EXTRACTED ENTRIES:
=====

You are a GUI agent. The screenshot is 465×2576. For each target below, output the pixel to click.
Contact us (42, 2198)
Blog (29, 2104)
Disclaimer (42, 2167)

=====

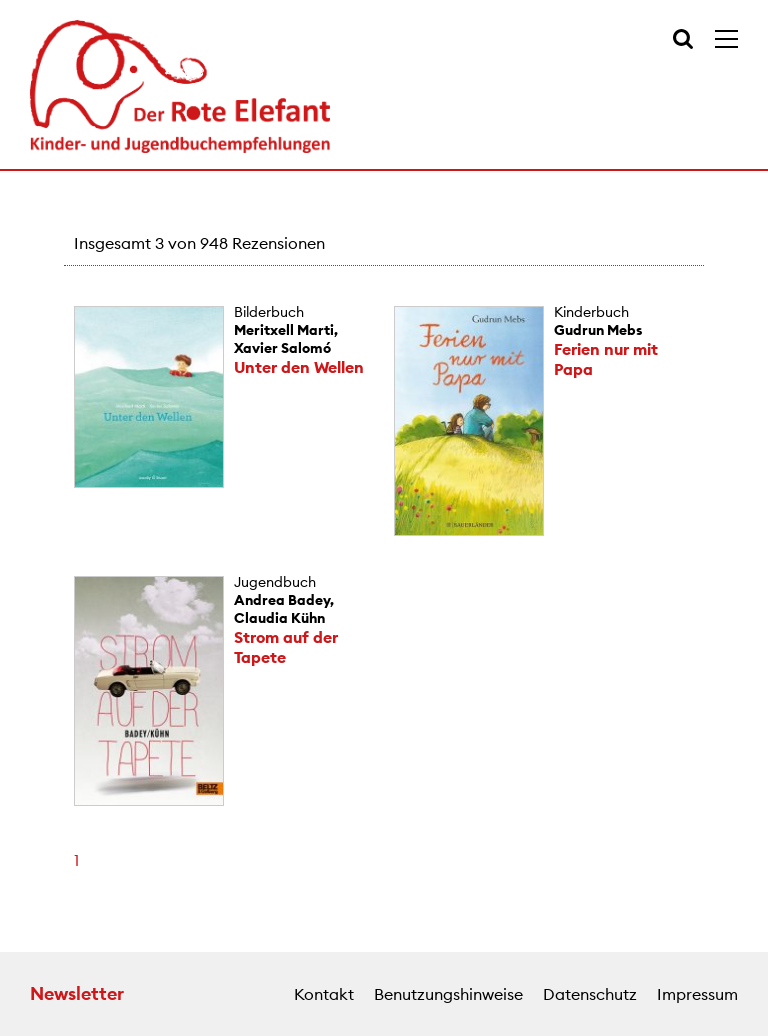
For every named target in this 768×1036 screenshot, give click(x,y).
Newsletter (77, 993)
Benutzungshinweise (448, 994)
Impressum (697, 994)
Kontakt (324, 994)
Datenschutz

=====

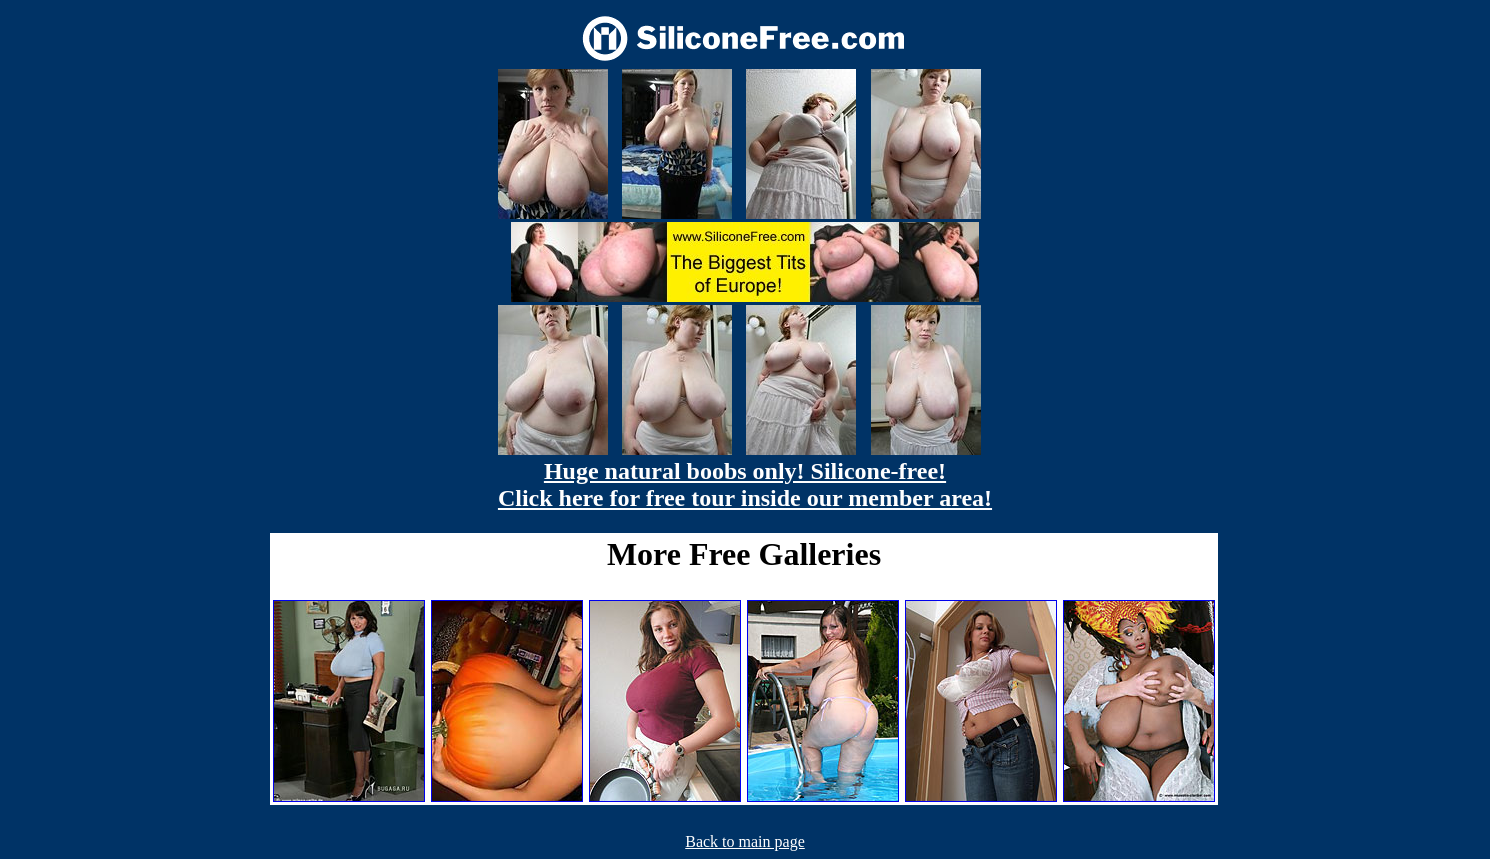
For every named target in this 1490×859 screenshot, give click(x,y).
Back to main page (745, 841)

=====

EXERCISE INSTRUCTIONS:
Pick out the lines above containing the word "this", then copy them.

YOUR RESPONSE:
For every named target in this 768×1036 screenshot, give click(x,y).
For every named target in this 1490×859 screenshot, give click(x,y).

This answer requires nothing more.